PROBLEM STATEMENT: The records below must be written out exactly, with every picture left behind.

=== SUPPLIED RECORDS ===

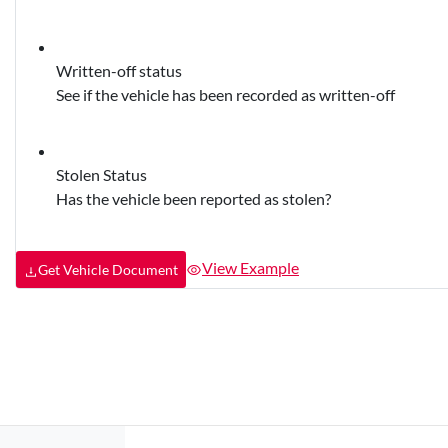
Written-off status
See if the vehicle has been recorded as written-off
Stolen Status
Has the vehicle been reported as stolen?
View Example
Get Vehicle Document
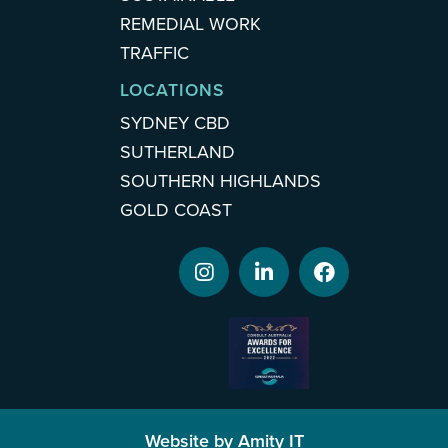
REMEDIAL WORK
TRAFFIC
LOCATIONS
SYDNEY CBD
SUTHERLAND
SOUTHERN HIGHLANDS
GOLD COAST
Website by Amity IT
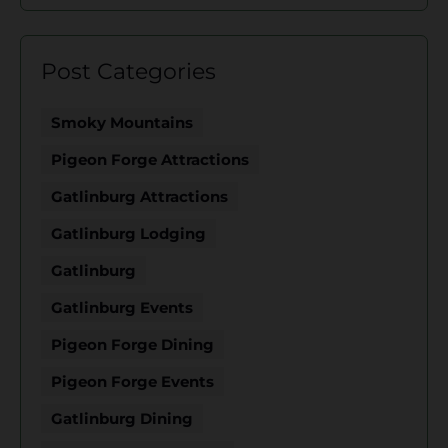
Post Categories
Smoky Mountains
Pigeon Forge Attractions
Gatlinburg Attractions
Gatlinburg Lodging
Gatlinburg
Gatlinburg Events
Pigeon Forge Dining
Pigeon Forge Events
Gatlinburg Dining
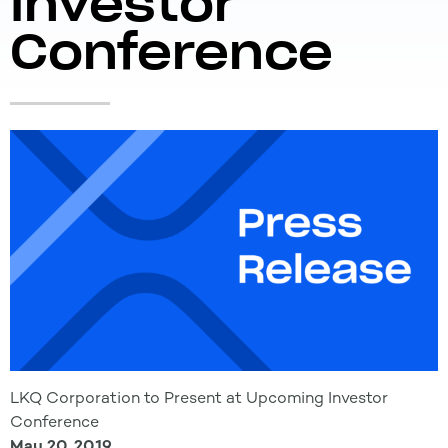
Investor
Conference
LKQ Corporation to Present at Upcoming Investor
Conference
May 20, 2019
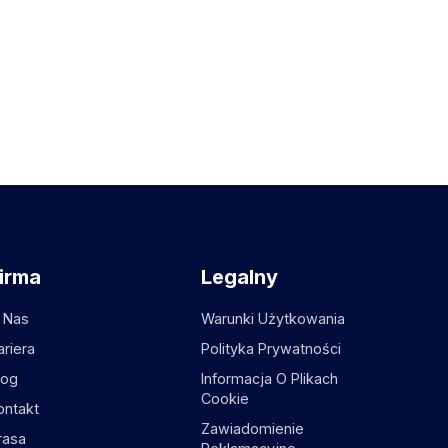
irma
Legalny
 Nas
Warunki Użytkowania
ariera
Polityka Prywatności
log
Informacja O Plikach
Cookie
ontakt
Zawiadomienie
rasa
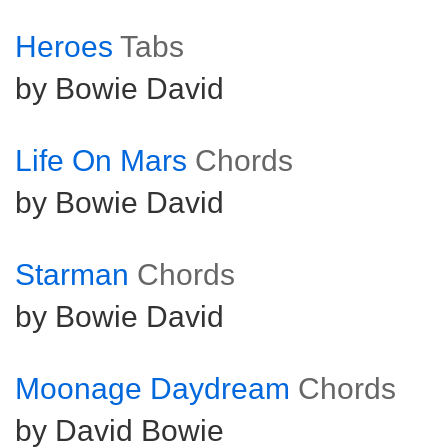
Heroes
Tabs
by Bowie David
Life On Mars
Chords
by Bowie David
Starman
Chords
by Bowie David
Moonage Daydream
Chords
by David Bowie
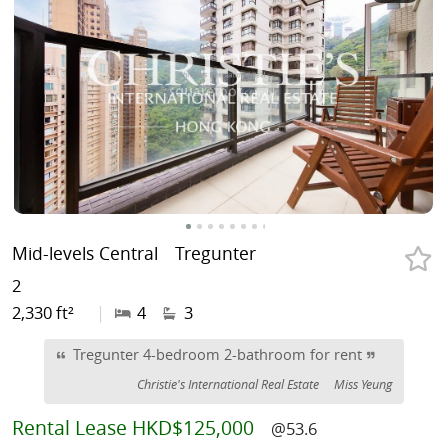
Mid-levels Central
Tregunter
2
2,330 ft²
|
4
3
Tregunter 4-bedroom 2-bathroom for rent
Christie's International Real Estate
Miss Yeung
Rental
Lease HKD$125,000
@53.6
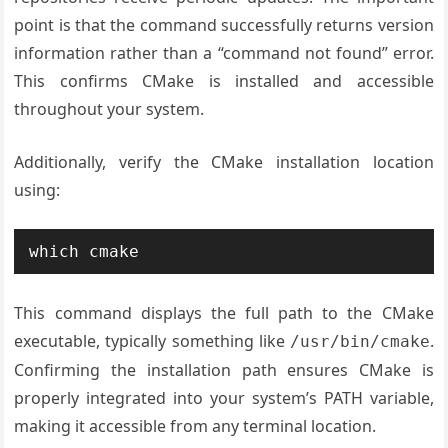
point is that the command successfully returns version
information rather than a “command not found” error.
This confirms CMake is installed and accessible
throughout your system.
Additionally, verify the CMake installation location
using:
which cmake
This command displays the full path to the CMake
executable, typically something like
.
/usr/bin/cmake
Confirming the installation path ensures CMake is
properly integrated into your system’s PATH variable,
making it accessible from any terminal location.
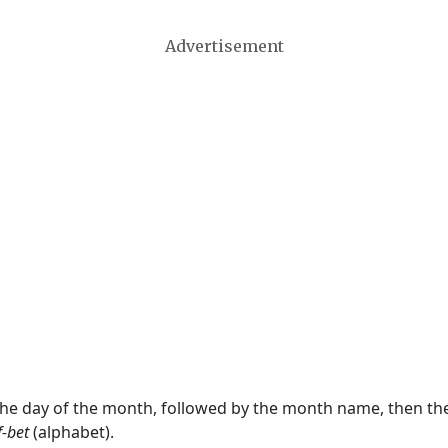
Advertisement
 the day of the month, followed by the month name, then t
f-bet
(alphabet).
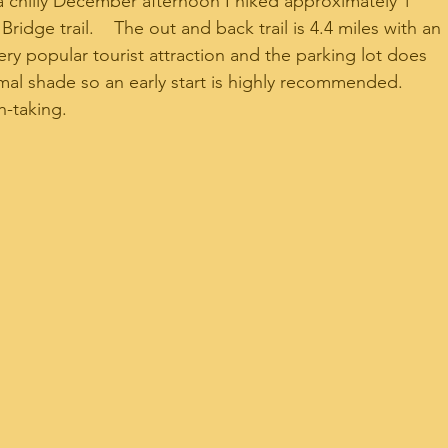
 a chilly December afternoon I hiked approximately 1 
ridge trail.    The out and back trail is 4.4 miles with an 
 very popular tourist attraction and the parking lot does 
inimal shade so an early start is highly recommended.    
h-taking.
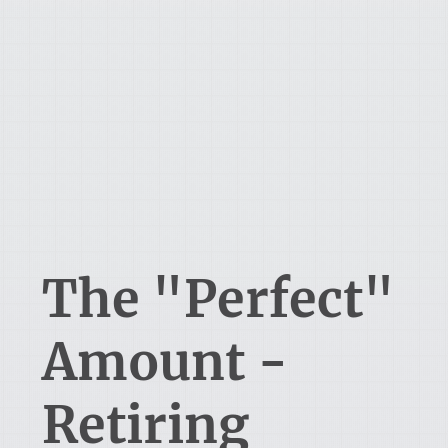
The "Perfect"
Amount -
Retiring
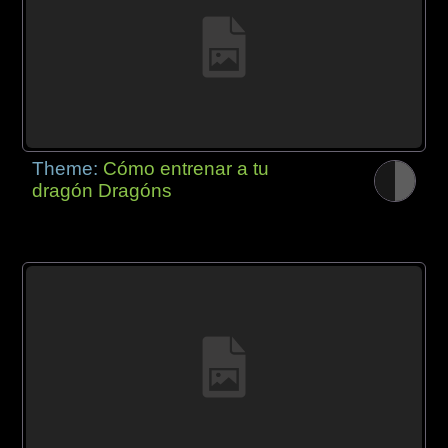
Theme:
Cómo entrenar a tu
dragón Dragóns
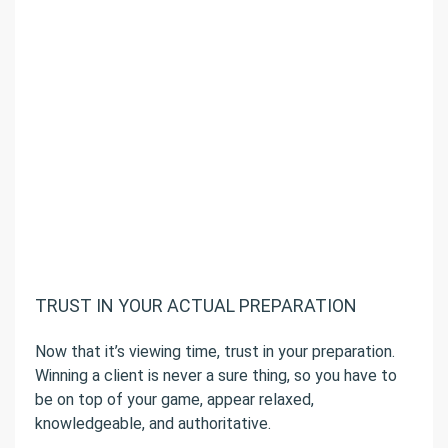
TRUST IN YOUR ACTUAL PREPARATION
Now that it’s viewing time, trust in your preparation.
Winning a client is never a sure thing, so you have to
be on top of your game, appear relaxed,
knowledgeable, and authoritative.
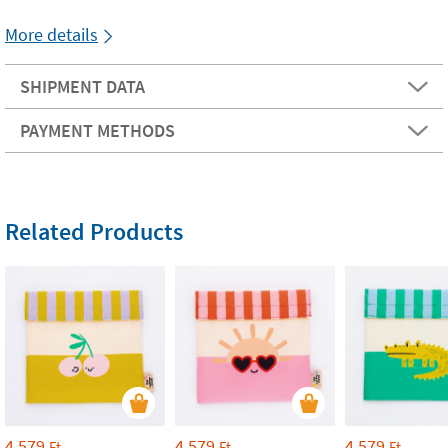
More details
SHIPMENT DATA
PAYMENT METHODS
Related Products
4 579
4 579
4 579
Ft
Ft
Ft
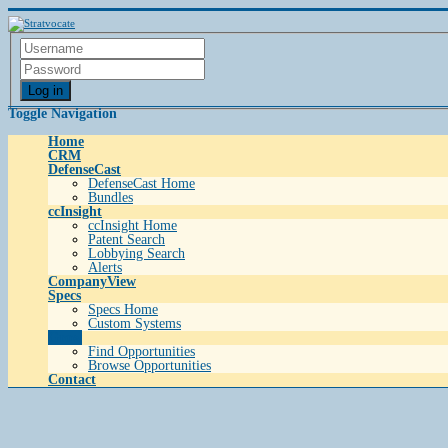
Log in
Toggle Navigation
Home
CRM
DefenseCast
DefenseCast Home
Bundles
ccInsight
ccInsight Home
Patent Search
Lobbying Search
Alerts
CompanyView
Specs
Specs Home
Custom Systems
Grow
Find Opportunities
Browse Opportunities
Contact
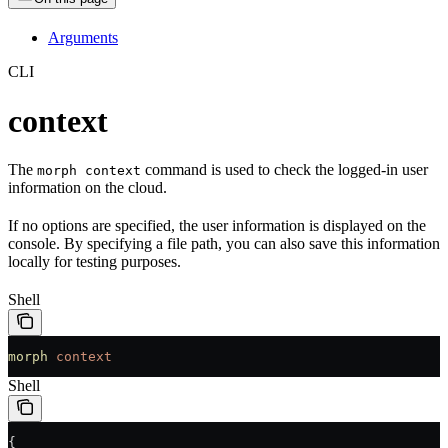
Arguments
CLI
context
The
command is used to check the logged-in user
morph context
information on the cloud.
If no options are specified, the user information is displayed on the
console. By specifying a file path, you can also save this information
locally for testing purposes.
Shell
morph
 context
Shell
{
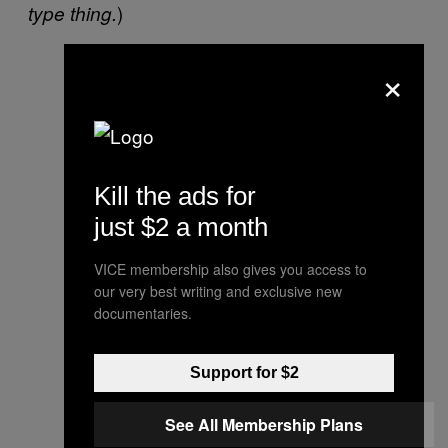
)
type thing.
×
Kill the ads for
just $2 a month
VICE membership also gives you access to
our very best writing and exclusive new
documentaries.
Support for $2
See All Membership Plans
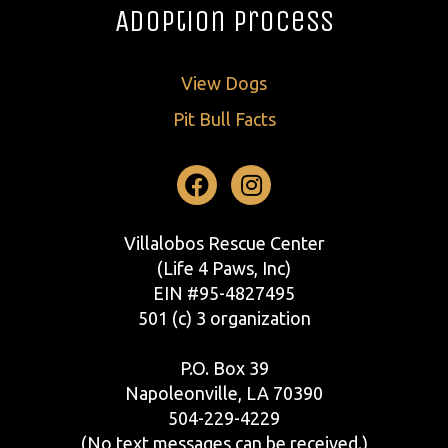
Adoption Process
View Dogs
Pit Bull Facts
Facebook
Instagram
Villalobos Rescue Center
(Life 4 Paws, Inc)
EIN #95-4827495
501 (c) 3 organization
P.O. Box 39
Napoleonville, LA 70390
504-229-4229
(No text messages can be received.)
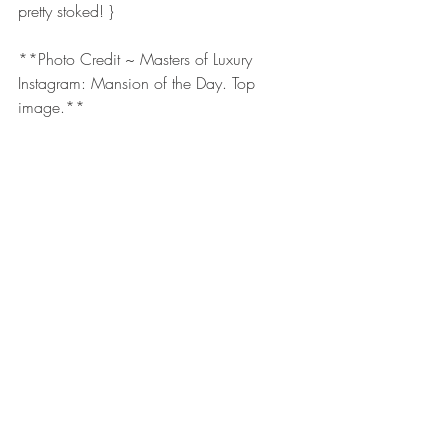
pretty stoked! }
**Photo Credit ~ Masters of Luxury 
Instagram: Mansion of the Day. Top 
image.**
Share, Like and Follow for more lifestyle 
blog posts.  Join the discussion.  Be a 
guest blogger. Follow on social media: 
Facebook
. 
Instagram
. 
LinkedIn
. 
Twitter
. 
YouTube
.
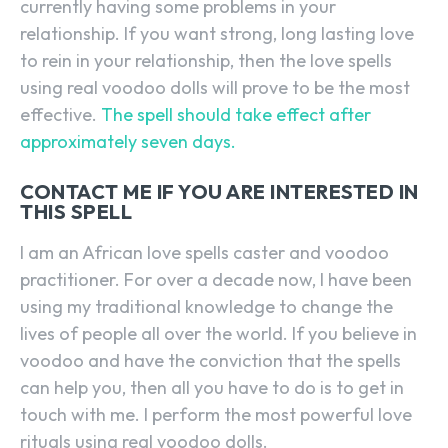
currently having some problems in your
relationship. If you want strong, long lasting love
to rein in your relationship, then the love spells
using real voodoo dolls will prove to be the most
effective.
The spell should take effect after
approximately seven days.
CONTACT ME IF YOU ARE INTERESTED IN
THIS SPELL
I am an African love spells caster and voodoo
practitioner. For over a decade now, I have been
using my traditional knowledge to change the
lives of people all over the world. If you believe in
voodoo and have the conviction that the spells
can help you, then all you have to do is to get in
touch with me. I perform the most powerful love
rituals using real voodoo dolls.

===

EXERCISE ANSWER:
Written-off status
See if the vehicle has been recorded as written-off
Stolen Status
Has the vehicle been reported as stolen?
View Example
Get Vehicle Document
REMEDIAL WORK
TRAFFIC
LOCATIONS
SYDNEY CBD
SUTHERLAND
SOUTHERN HIGHLANDS
GOLD COAST
Website by Amity IT
Post Categories
Smoky Mountains
Pigeon Forge Attractions
Gatlinburg Attractions
Gatlinburg Lodging
Gatlinburg
Gatlinburg Events
Pigeon Forge Dining
Pigeon Forge Events
Gatlinburg Dining
Investor
Conference
LKQ Corporation to Present at Upcoming Investor
Conference
May 20, 2019
irma
Legalny
 Nas
Warunki Użytkowania
ariera
Polityka Prywatności
log
Informacja O Plikach
Cookie
ontakt
Zawiadomienie
rasa
Heroes
Tabs
by Bowie David
Life On Mars
Chords
by Bowie David
Starman
Chords
by Bowie David
Moonage Daydream
Chords
by David Bowie
Mid-levels Central
Tregunter
2
2,330 ft²
|
4
3
Tregunter 4-bedroom 2-bathroom for rent
Christie's International Real Estate
Miss Yeung
Rental
Lease HKD$125,000
@53.6
point is that the command successfully returns version
information rather than a “command not found” error.
This confirms CMake is installed and accessible
throughout your system.
Additionally, verify the CMake installation location
using:
which cmake
This command displays the full path to the CMake
executable, typically something like
.
/usr/bin/cmake
Confirming the installation path ensures CMake is
properly integrated into your system’s PATH variable,
making it accessible from any terminal location.
Advertisement
 the day of the month, followed by the month name, then t
f-bet
(alphabet).
 a chilly December afternoon I hiked approximately 1 
ridge trail.    The out and back trail is 4.4 miles with an 
 very popular tourist attraction and the parking lot does 
inimal shade so an early start is highly recommended.    
h-taking.
The "Perfect"
Amount -
Retiring
Theme:
Cómo entrenar a tu
dragón Dragóns
TRUST IN YOUR ACTUAL PREPARATION
Now that it’s viewing time, trust in your preparation.
Winning a client is never a sure thing, so you have to
be on top of your game, appear relaxed,
knowledgeable, and authoritative.
More details
SHIPMENT DATA
PAYMENT METHODS
Related Products
4 579
4 579
4 579
Ft
Ft
Ft
Log in
Toggle Navigation
Home
CRM
DefenseCast
DefenseCast Home
Bundles
ccInsight
ccInsight Home
Patent Search
Lobbying Search
Alerts
CompanyView
Specs
Specs Home
Custom Systems
Grow
Find Opportunities
Browse Opportunities
Contact
Arguments
CLI
context
The
command is used to check the logged-in user
morph context
information on the cloud.
If no options are specified, the user information is displayed on the
console. By specifying a file path, you can also save this information
locally for testing purposes.
Shell
morph
 context
Shell
{
)
type thing.
×
Kill the ads for
just $2 a month
VICE membership also gives you access to
our very best writing and exclusive new
documentaries.
Support for $2
See All Membership Plans
Adoption Process
View Dogs
Pit Bull Facts
Facebook
Instagram
Villalobos Rescue Center
(Life 4 Paws, Inc)
EIN #95-4827495
501 (c) 3 organization
P.O. Box 39
Napoleonville, LA 70390
504-229-4229
(No text messages can be received.)
pretty stoked! }
**Photo Credit ~ Masters of Luxury 
Instagram: Mansion of the Day. Top 
image.**
Share, Like and Follow for more lifestyle 
blog posts.  Join the discussion.  Be a 
guest blogger. Follow on social media: 
Facebook
. 
Instagram
. 
LinkedIn
. 
Twitter
. 
YouTube
.
currently having some problems in your
relationship. If you want strong, long lasting love
to rein in your relationship, then the love spells
using real voodoo dolls will prove to be the most
effective.
The spell should take effect after
approximately seven days.
CONTACT ME IF YOU ARE INTERESTED IN
THIS SPELL
I am an African love spells caster and voodoo
practitioner. For over a decade now, I have been
using my traditional knowledge to change the
lives of people all over the world. If you believe in
voodoo and have the conviction that the spells
can help you, then all you have to do is to get in
touch with me. I perform the most powerful love
rituals using real voodoo dolls.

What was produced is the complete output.